→ **DESCRIPTION OF THE TASK**:
The lines from the one containing "Odmah dostupno" through the last line below, both ends included, must be reproduced exactly, with no pictures.

(PROVIDED DATA)

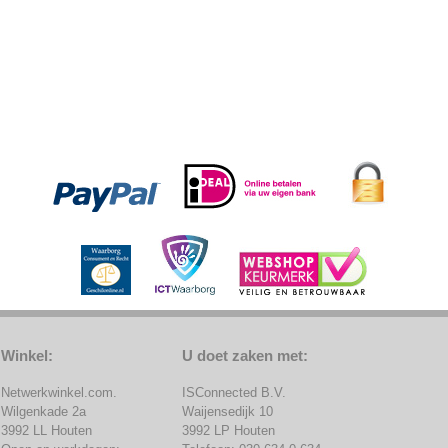
Winkel:
U doet zaken met:
Netwerkwinkel.com.
ISConnected B.V.
Wilgenkade 2a
Waijensedijk 10
3992 LL Houten
3992 LP Houten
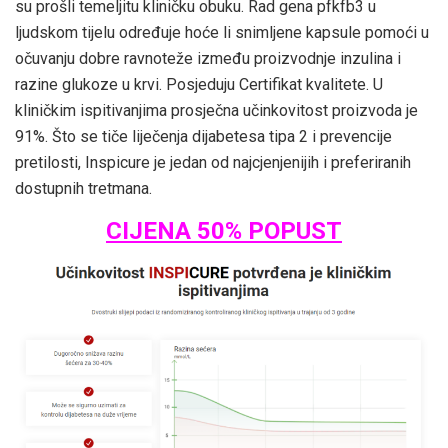
su prošli temeljitu kliničku obuku. Rad gena pfkfb3 u
ljudskom tijelu određuje hoće li snimljene kapsule pomoći u
očuvanju dobre ravnoteže između proizvodnje inzulina i
razine glukoze u krvi. Posjeduju Certifikat kvalitete. U
kliničkim ispitivanjima prosječna učinkovitost proizvoda je
91%. Što se tiče liječenja dijabetesa tipa 2 i prevencije
pretilosti, Inspicure je jedan od najcjenjenijih i preferiranih
dostupnih tretmana.
CIJENA 50% POPUST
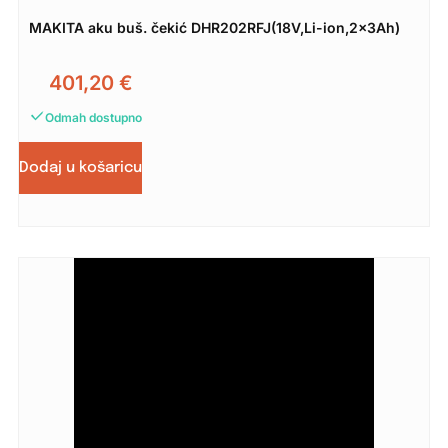
MAKITA aku buš. čekić DHR202RFJ(18V,Li-ion,2x3Ah)
401,20
€
Odmah dostupno
Dodaj u košaricu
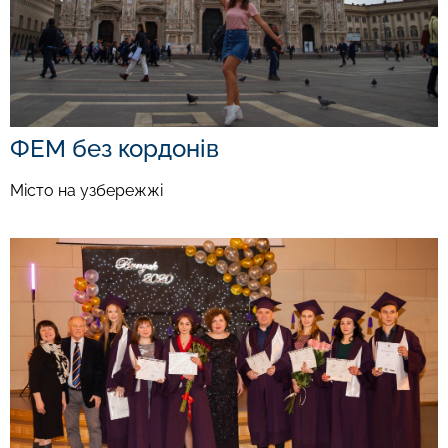
ФЕМ без кордонів
Місто на узбережжі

(End PROVIDED DATA)

→ **TASK RESULT**:
Odmah dostupno
Dodaj u košaricu
ФЕМ без кордонів
Місто на узбережжі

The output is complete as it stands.